## What the exercise asks
Filter the entries, keeping every line with the word "moment".

## Data for the task
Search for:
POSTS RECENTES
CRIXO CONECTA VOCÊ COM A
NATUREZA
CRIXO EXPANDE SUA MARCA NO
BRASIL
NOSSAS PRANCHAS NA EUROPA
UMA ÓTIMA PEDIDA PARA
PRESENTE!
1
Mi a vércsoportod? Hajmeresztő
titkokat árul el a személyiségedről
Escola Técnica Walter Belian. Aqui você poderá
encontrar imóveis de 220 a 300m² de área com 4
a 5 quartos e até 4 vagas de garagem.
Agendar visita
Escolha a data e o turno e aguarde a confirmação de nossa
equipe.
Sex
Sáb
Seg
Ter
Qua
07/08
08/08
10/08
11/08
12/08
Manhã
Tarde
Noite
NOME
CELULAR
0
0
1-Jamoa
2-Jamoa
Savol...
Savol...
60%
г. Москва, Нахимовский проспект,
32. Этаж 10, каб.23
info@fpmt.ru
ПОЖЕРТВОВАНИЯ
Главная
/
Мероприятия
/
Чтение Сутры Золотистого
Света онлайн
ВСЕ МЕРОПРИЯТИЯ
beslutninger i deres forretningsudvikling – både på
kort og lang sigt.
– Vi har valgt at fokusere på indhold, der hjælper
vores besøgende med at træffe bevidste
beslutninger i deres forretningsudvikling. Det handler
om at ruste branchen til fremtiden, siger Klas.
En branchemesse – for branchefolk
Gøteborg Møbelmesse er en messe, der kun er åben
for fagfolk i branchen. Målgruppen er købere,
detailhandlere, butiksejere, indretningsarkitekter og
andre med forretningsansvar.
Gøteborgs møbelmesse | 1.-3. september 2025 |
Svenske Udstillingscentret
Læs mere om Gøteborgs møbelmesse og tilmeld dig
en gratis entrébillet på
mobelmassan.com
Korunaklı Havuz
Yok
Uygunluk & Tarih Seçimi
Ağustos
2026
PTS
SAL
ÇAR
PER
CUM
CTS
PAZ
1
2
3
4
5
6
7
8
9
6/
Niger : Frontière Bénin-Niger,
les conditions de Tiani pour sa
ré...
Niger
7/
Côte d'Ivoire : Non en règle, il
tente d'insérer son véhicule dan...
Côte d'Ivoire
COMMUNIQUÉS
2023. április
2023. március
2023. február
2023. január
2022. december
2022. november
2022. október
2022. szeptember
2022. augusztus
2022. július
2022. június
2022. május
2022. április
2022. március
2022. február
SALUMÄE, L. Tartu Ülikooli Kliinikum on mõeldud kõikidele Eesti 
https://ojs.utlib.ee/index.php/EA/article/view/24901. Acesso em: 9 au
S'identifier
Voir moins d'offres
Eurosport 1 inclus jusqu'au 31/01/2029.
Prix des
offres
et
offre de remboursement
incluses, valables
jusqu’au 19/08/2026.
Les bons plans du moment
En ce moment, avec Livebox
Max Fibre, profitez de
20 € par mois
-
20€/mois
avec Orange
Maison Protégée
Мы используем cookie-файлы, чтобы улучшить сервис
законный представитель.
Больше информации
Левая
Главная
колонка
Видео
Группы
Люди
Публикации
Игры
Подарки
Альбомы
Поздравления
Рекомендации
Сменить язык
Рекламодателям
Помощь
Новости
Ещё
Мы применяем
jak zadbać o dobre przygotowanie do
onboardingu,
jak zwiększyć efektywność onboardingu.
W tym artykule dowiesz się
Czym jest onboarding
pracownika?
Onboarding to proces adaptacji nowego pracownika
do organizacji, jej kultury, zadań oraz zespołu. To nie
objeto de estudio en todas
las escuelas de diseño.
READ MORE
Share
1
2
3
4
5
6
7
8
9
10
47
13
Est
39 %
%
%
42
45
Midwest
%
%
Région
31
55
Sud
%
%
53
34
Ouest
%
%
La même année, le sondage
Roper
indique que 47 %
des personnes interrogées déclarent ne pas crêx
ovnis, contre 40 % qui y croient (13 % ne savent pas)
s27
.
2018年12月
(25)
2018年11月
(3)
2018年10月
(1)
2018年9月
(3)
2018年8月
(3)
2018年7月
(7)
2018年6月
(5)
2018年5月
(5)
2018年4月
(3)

## Solution to this problem
Les bons plans du moment
En ce moment, avec Livebox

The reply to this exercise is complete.